Page MenuHomePhabricator

Create new job to send Civi thank you emails over smtp through frmx hosts
Closed, ResolvedPublic

Description

We have verified that we can send emails over smtp in T264663. Now we need to enable some jobs to do so.

  • create two more thank you email job with updated CIVICRM_SMTP_HOST= settings to add the frmx hosts, one job will have frmx1001 first and the other will have frmx2001 first.
  • start new jobs running once and hour (2 past for frmx1001 and 5 past for frmx2001) while reducing the frequency of the current job so they don't overlap
  • monitor mail logs for any bounce/reject issues on the frmx hosts
  • slowly increase the frequency of the new jobs while decreasing the current job

Definition of done:

  • All thank you emails being sent out through frmx hosts.
  • No substantial increase in delay, bounce, or rejection of messages

Event Timeline

Dwisehaupt renamed this task from Create new job to send Civi thank you emails over stmp through frmx hosts to Create new job to send Civi thank you emails over smtp through frmx hosts.Nov 4 2020, 7:07 PM

After some discussion we have decided to split this into two new send mail scripts per civi host.
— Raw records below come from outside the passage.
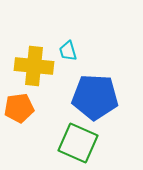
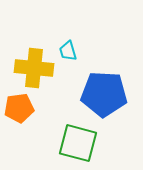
yellow cross: moved 2 px down
blue pentagon: moved 9 px right, 3 px up
green square: rotated 9 degrees counterclockwise
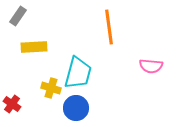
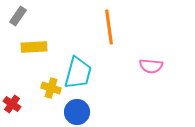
blue circle: moved 1 px right, 4 px down
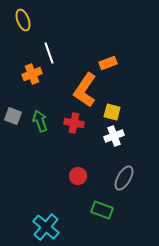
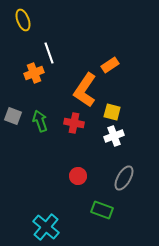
orange rectangle: moved 2 px right, 2 px down; rotated 12 degrees counterclockwise
orange cross: moved 2 px right, 1 px up
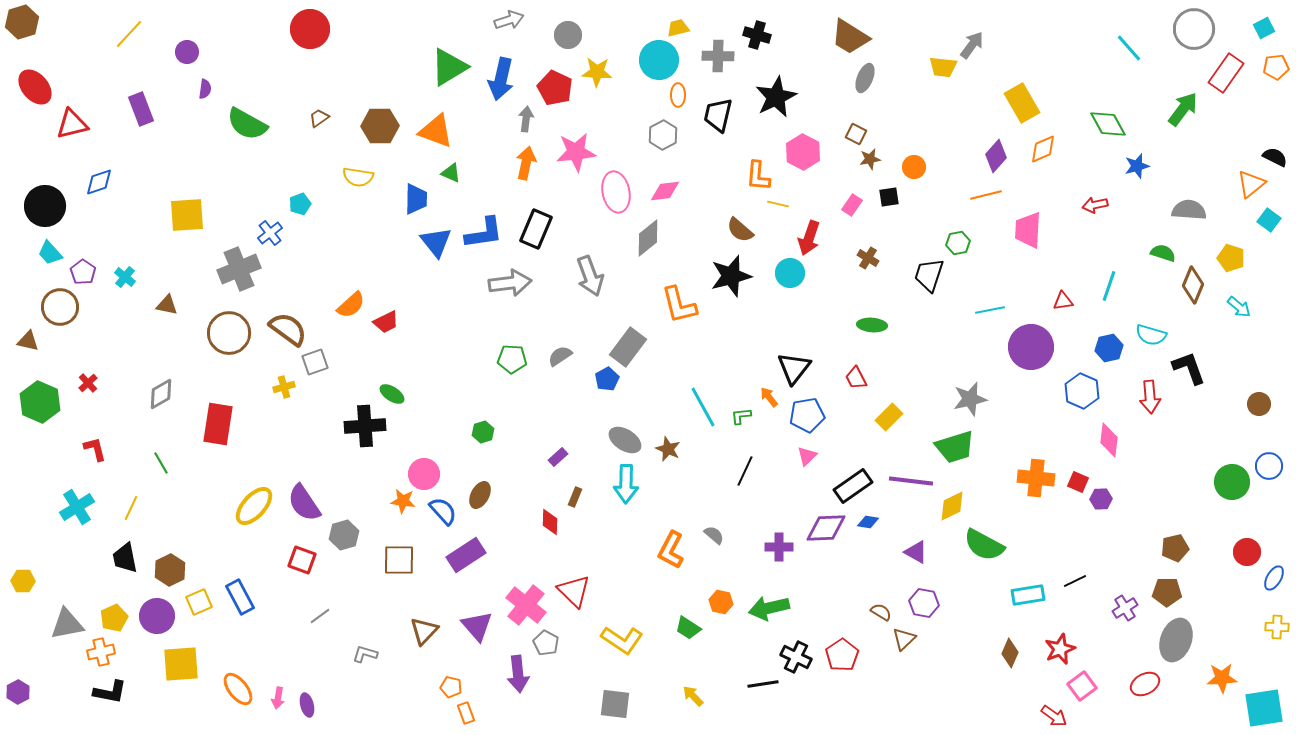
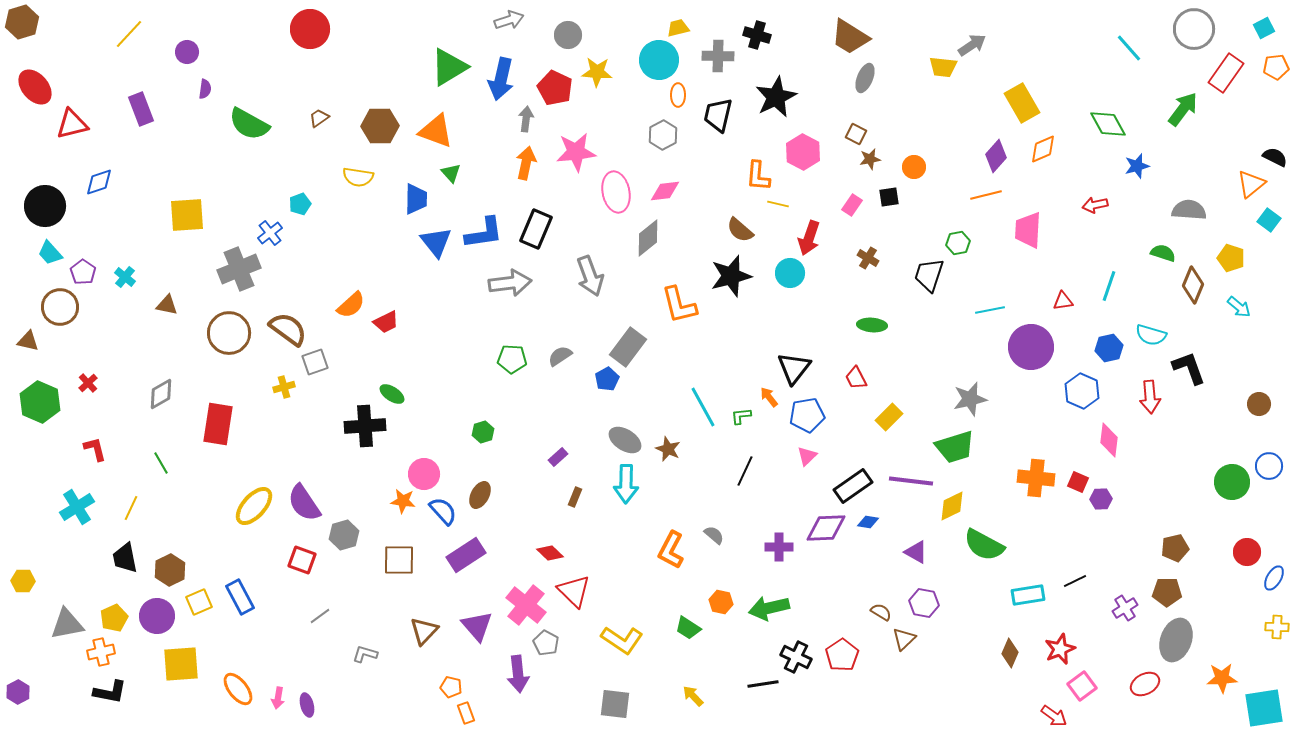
gray arrow at (972, 45): rotated 20 degrees clockwise
green semicircle at (247, 124): moved 2 px right
green triangle at (451, 173): rotated 25 degrees clockwise
red diamond at (550, 522): moved 31 px down; rotated 48 degrees counterclockwise
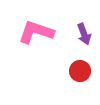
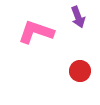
purple arrow: moved 6 px left, 17 px up
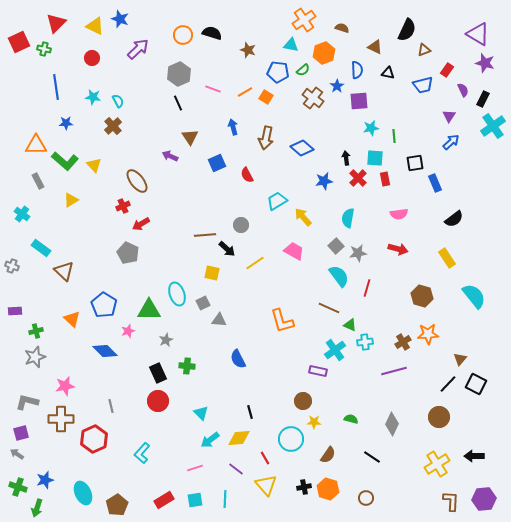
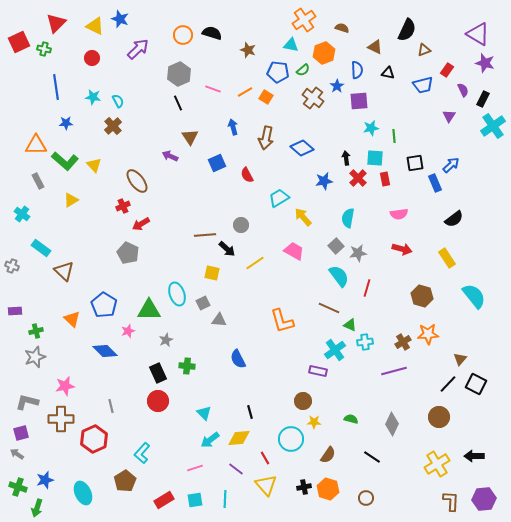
blue arrow at (451, 142): moved 23 px down
cyan trapezoid at (277, 201): moved 2 px right, 3 px up
red arrow at (398, 249): moved 4 px right
cyan triangle at (201, 413): moved 3 px right
brown pentagon at (117, 505): moved 8 px right, 24 px up
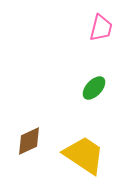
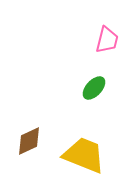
pink trapezoid: moved 6 px right, 12 px down
yellow trapezoid: rotated 12 degrees counterclockwise
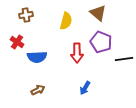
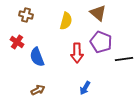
brown cross: rotated 24 degrees clockwise
blue semicircle: rotated 72 degrees clockwise
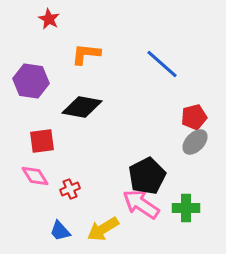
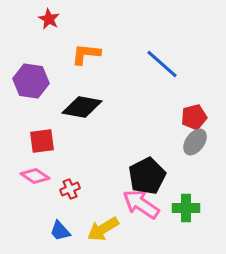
gray ellipse: rotated 8 degrees counterclockwise
pink diamond: rotated 24 degrees counterclockwise
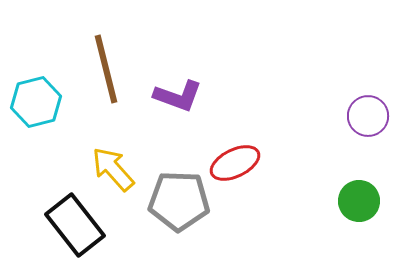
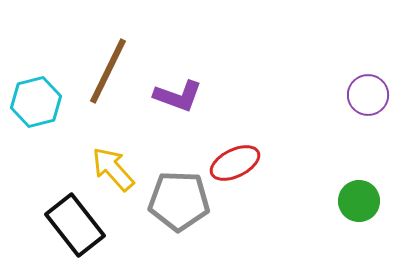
brown line: moved 2 px right, 2 px down; rotated 40 degrees clockwise
purple circle: moved 21 px up
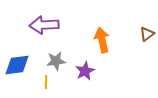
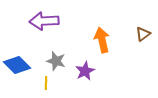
purple arrow: moved 4 px up
brown triangle: moved 4 px left
gray star: rotated 24 degrees clockwise
blue diamond: rotated 52 degrees clockwise
yellow line: moved 1 px down
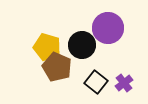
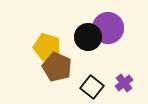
black circle: moved 6 px right, 8 px up
black square: moved 4 px left, 5 px down
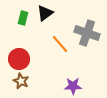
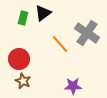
black triangle: moved 2 px left
gray cross: rotated 15 degrees clockwise
brown star: moved 2 px right
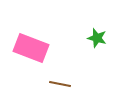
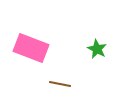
green star: moved 11 px down; rotated 12 degrees clockwise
The reason for this is that if we just use one with the static ENV of frmx1001:frmx2001, as long as frmx1001 is up, frmx2001 will never see any traffic. by using two scripts we can order the preference for each differently and have them take alternating slots of requests.

As we roll this out, the new scripts will start with a single slot in the cron rotation (frmx1001 at 2, frmx2001 at 5) and the standard job will take the remaining (8-59/3). As we want to ramp up the volume, we will just add more slots into each of the frmx's and remove them from the current script.

This will add some complexity in terms of the amount of things to track but will give us greater flexibility and hopefully more resiliency with 2 warm frmxs.

Updating the task to reflect this.

Pushed these jobs this morning and seeing mails going through the frmxs. Leaving them running on this minimal setting for the weekend to gather more data before expanding the run times.

jobs updated to handle 30% of job runs. Continuing with monitoring of logs.

Jobs updated to handle 60% of the runs. Continuing with monitoring of logs.

So far we only had some issues a week ago with verizon/yahoo/aol slowing down our deliveries. That cleared on 20201112 and we have seen no further issues to this point.

Hit a new error case to track today. We had a domain we were checking shift to not providing rdns entries. In this case, we were getting valid IPs back, but the set to apply was empty. This caused repeated emails about an abandoned set. We should see if it's possible to catch this and pass on any changes if the temp list has no IPs instead of applying the empty list.

Mentioned in SAL (#wikimedia-fundraising) [2020-11-20T18:14:34Z] <dwisehaupt> shifting 100% of thank_you mail through frmxs ahead of tomorrow's banner test - T267259

Dwisehaupt claimed this task.
Dwisehaupt updated the task description. (Show Details)
Dwisehaupt moved this task from In Progress to Done on the fundraising-tech-ops board.

Fully transitioned and logs are still looking clean through the latest test.